David Ogilvie White was born in Canberra on 30 August 1931 and died on 7 November 2004 after an 11-year battle with primary biliary cirrhosis. David was Professor of Microbiology at the University of Melbourne from 1967 to 1994. He held various high-level appointments at the university, including Head of the Department of Microbiology, Dean of Research and Graduate Studies, Chairman of the Academic Board, and Pro-Vice-Chancellor.
David graduated in medicine from the University of Sydney in 1954 and completed a PhD on influenza virus at the Australian National University in 1958. He was an outstanding teacher of undergraduate students, and was recognised by the University of Melbourne and the Australian Society for Microbiology, each of which has named an annual excellence-in-teaching award in his honour. David’s ability as a mentor for research students and staff was exemplary. He supervised numerous BSc Honours and PhD students and a series of outstanding postdoctoral fellows, with whom he coauthored more than 100 original research papers. In 1992, he was made an Officer of the Order of Australia for “service to education, particularly in the field of microbiology”.
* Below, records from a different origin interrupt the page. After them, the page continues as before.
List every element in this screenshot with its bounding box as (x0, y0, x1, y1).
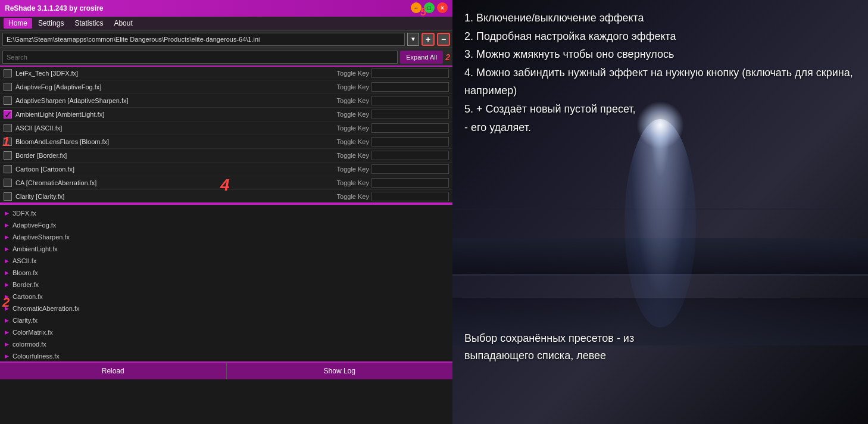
effect-checkbox[interactable] (4, 83, 12, 91)
effect-name: ASCII [ASCII.fx] (15, 124, 337, 132)
key-binding-box[interactable] (371, 151, 449, 160)
search-input[interactable] (2, 51, 398, 64)
remove-preset-button[interactable]: − (437, 33, 450, 46)
path-bar: ▼ + − (0, 30, 452, 48)
effects-list: LeiFx_Tech [3DFX.fx]Toggle KeyAdaptiveFo… (0, 66, 452, 202)
fx-arrow-icon: ▶ (5, 317, 9, 323)
effect-checkbox[interactable] (4, 124, 12, 132)
effect-row[interactable]: AdaptiveFog [AdaptiveFog.fx]Toggle Key (0, 80, 452, 94)
fx-list-item[interactable]: ▶ASCII.fx (0, 255, 452, 267)
info-line-6: - его удаляет. (464, 119, 862, 137)
effect-checkbox[interactable] (4, 96, 12, 105)
reload-button[interactable]: Reload (0, 363, 227, 379)
menu-bar: Home Settings Statistics About (0, 17, 452, 30)
path-input[interactable] (2, 33, 405, 46)
effect-row[interactable]: AdaptiveSharpen [AdaptiveSharpen.fx]Togg… (0, 94, 452, 108)
fx-filename: 3DFX.fx (13, 210, 36, 217)
info-line-5: 5. + Создаёт новый пустой пресет, (464, 100, 862, 119)
add-preset-button[interactable]: + (421, 33, 435, 46)
fx-list-item[interactable]: ▶Cartoon.fx (0, 291, 452, 303)
effect-row[interactable]: Clarity [Clarity.fx]Toggle Key (0, 190, 452, 202)
toggle-key-label: Toggle Key (337, 138, 369, 145)
key-binding-box[interactable] (371, 68, 449, 78)
fx-arrow-icon: ▶ (5, 246, 9, 252)
effect-checkbox[interactable] (4, 179, 12, 187)
path-dropdown-button[interactable]: ▼ (407, 33, 419, 46)
window-controls: 5 − □ × (411, 2, 448, 13)
effect-name: AdaptiveFog [AdaptiveFog.fx] (15, 83, 337, 91)
fx-filename: ColorMatrix.fx (13, 329, 53, 336)
menu-settings[interactable]: Settings (33, 18, 68, 29)
search-bar: Expand All 2 (0, 48, 452, 66)
info-line-3: 3. Можно жмякнуть чтобы оно свернулось (464, 45, 862, 64)
effect-row[interactable]: ✓AmbientLight [AmbientLight.fx]Toggle Ke… (0, 108, 452, 121)
key-binding-box[interactable] (371, 178, 449, 188)
select-line-1: Выбор сохранённых пресетов - из (464, 330, 862, 347)
info-line-1: 1. Включение/выключение эффекта (464, 9, 862, 27)
fx-list-item[interactable]: ▶AdaptiveFog.fx (0, 219, 452, 231)
effect-checkbox[interactable] (4, 165, 12, 173)
fx-list-item[interactable]: ▶Colourfulness.fx (0, 350, 452, 361)
fx-filename: Clarity.fx (13, 317, 38, 324)
fx-filename: AdaptiveFog.fx (13, 222, 56, 229)
effect-row[interactable]: CA [ChromaticAberration.fx]Toggle Key (0, 176, 452, 190)
fx-arrow-icon: ▶ (5, 329, 9, 335)
fx-arrow-icon: ▶ (5, 210, 9, 216)
fx-list-item[interactable]: ▶Bloom.fx (0, 267, 452, 279)
effect-name: LeiFx_Tech [3DFX.fx] (15, 70, 337, 77)
fx-list-item[interactable]: ▶AdaptiveSharpen.fx (0, 231, 452, 243)
effect-checkbox[interactable] (4, 192, 12, 201)
fx-list: ▶3DFX.fx▶AdaptiveFog.fx▶AdaptiveSharpen.… (0, 205, 452, 361)
fx-list-item[interactable]: ▶colormod.fx (0, 338, 452, 350)
effect-name: AmbientLight [AmbientLight.fx] (15, 111, 337, 118)
info-line-2: 2. Подробная настройка каждого эффекта (464, 27, 862, 46)
show-log-button[interactable]: Show Log (227, 363, 453, 379)
fx-arrow-icon: ▶ (5, 282, 9, 288)
effect-name: BloomAndLensFlares [Bloom.fx] (15, 138, 337, 145)
toggle-key-label: Toggle Key (337, 111, 369, 118)
toggle-key-label: Toggle Key (337, 97, 369, 104)
close-button[interactable]: × (437, 2, 448, 13)
bottom-bar: Reload Show Log (0, 361, 452, 379)
toggle-key-label: Toggle Key (337, 193, 369, 200)
effect-row[interactable]: Cartoon [Cartoon.fx]Toggle Key (0, 163, 452, 176)
fx-list-item[interactable]: ▶Border.fx (0, 279, 452, 291)
fx-list-item[interactable]: ▶ChromaticAberration.fx (0, 303, 452, 314)
light-beam (625, 119, 696, 328)
key-binding-box[interactable] (371, 137, 449, 146)
info-text-block: 1. Включение/выключение эффекта 2. Подро… (464, 9, 862, 136)
menu-home[interactable]: Home (4, 18, 32, 29)
effect-name: Border [Border.fx] (15, 152, 337, 159)
key-binding-box[interactable] (371, 123, 449, 133)
key-binding-box[interactable] (371, 82, 449, 92)
effect-checkbox[interactable] (4, 151, 12, 160)
effect-row[interactable]: BloomAndLensFlares [Bloom.fx]Toggle Key (0, 135, 452, 149)
toggle-key-label: Toggle Key (337, 70, 369, 77)
toggle-key-label: Toggle Key (337, 83, 369, 91)
fx-list-item[interactable]: ▶ColorMatrix.fx (0, 326, 452, 338)
effect-row[interactable]: ASCII [ASCII.fx]Toggle Key (0, 121, 452, 135)
effect-row[interactable]: LeiFx_Tech [3DFX.fx]Toggle Key (0, 67, 452, 80)
fx-arrow-icon: ▶ (5, 222, 9, 228)
menu-about[interactable]: About (109, 18, 137, 29)
expand-all-button[interactable]: Expand All (400, 51, 443, 64)
key-binding-box[interactable] (371, 96, 449, 105)
toggle-key-label: Toggle Key (337, 124, 369, 132)
fx-filename: Bloom.fx (13, 269, 38, 276)
fx-list-item[interactable]: ▶AmbientLight.fx (0, 243, 452, 255)
select-text-block: Выбор сохранённых пресетов - из выпадающ… (464, 330, 862, 364)
effect-checkbox[interactable] (4, 69, 12, 77)
fx-filename: Colourfulness.fx (13, 353, 60, 360)
key-binding-box[interactable] (371, 110, 449, 119)
fx-filename: ChromaticAberration.fx (13, 305, 80, 312)
annotation-5: 5 (420, 6, 426, 18)
effect-row[interactable]: Border [Border.fx]Toggle Key (0, 149, 452, 163)
key-binding-box[interactable] (371, 164, 449, 174)
key-binding-box[interactable] (371, 192, 449, 201)
fx-list-item[interactable]: ▶Clarity.fx (0, 314, 452, 326)
effect-checkbox[interactable]: ✓ (4, 110, 12, 119)
game-background: 1. Включение/выключение эффекта 2. Подро… (452, 0, 868, 424)
menu-statistics[interactable]: Statistics (70, 18, 108, 29)
fx-list-item[interactable]: ▶3DFX.fx (0, 207, 452, 219)
fx-filename: colormod.fx (13, 341, 46, 348)
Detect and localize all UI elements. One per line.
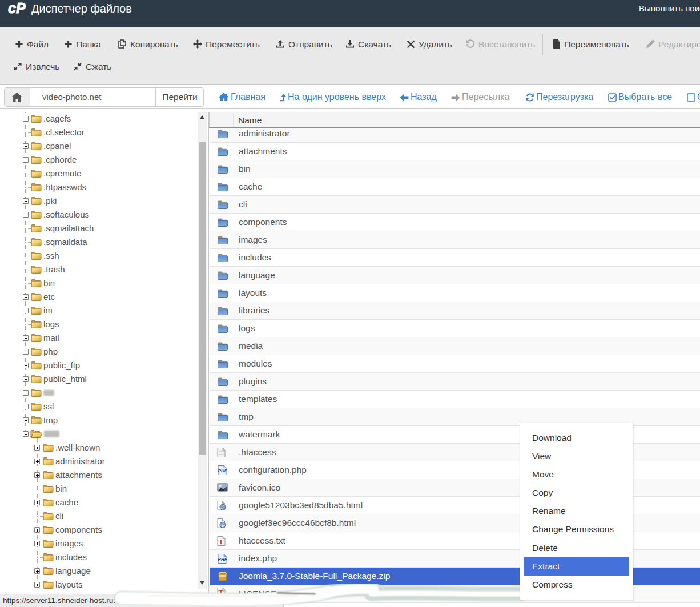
svg-text:PHP: PHP xyxy=(218,468,227,473)
svg-text:PHP: PHP xyxy=(218,557,227,562)
svg-text:cP: cP xyxy=(8,2,26,15)
svg-text:T: T xyxy=(218,537,223,546)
David authored six major books on virology, including coauthorship with Frank Fenner of Medical virology, a classic text that is used in medical schools throughout the world. He was an editor of the journal Archives of Virology from 1985 to 1994, and served on the editorial boards of several other international journals.
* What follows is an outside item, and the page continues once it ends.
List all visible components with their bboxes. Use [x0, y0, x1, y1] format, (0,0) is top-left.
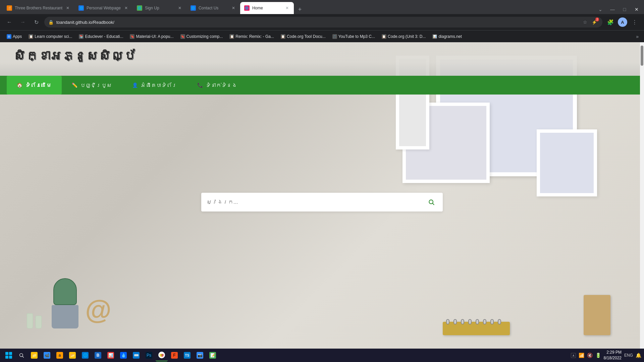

David also held positions on many national and international committees, including Foundation President of the Cell Biology Society of Australia, President of the Australian Society for Microbiology, and Foundation Member of the Commonwealth AIDS Research Grants Committee.
David had lifelong interests in ornithology, exploration and wilderness, and was a life member of the Australian Conservation Foundation and the Bird Observers Club of Australia. He was Grand Master of the Australian Bridge Federation, several times Victorian bridge champion, and an Australian pairs champion.
Despite his remarkable achievements, David was an extraordinarily humble and self-effacing person. Throughout his life, he voluntarily took on an enormous workload, not for self-aggrandisement or personal gain, but in the firm belief that he could make a difference. Those who were privileged to know him will remember his warm, constant and lively friendship.
David is survived by his wife, Marjorie, and their three daughters, Alison, Merran and Rosalind.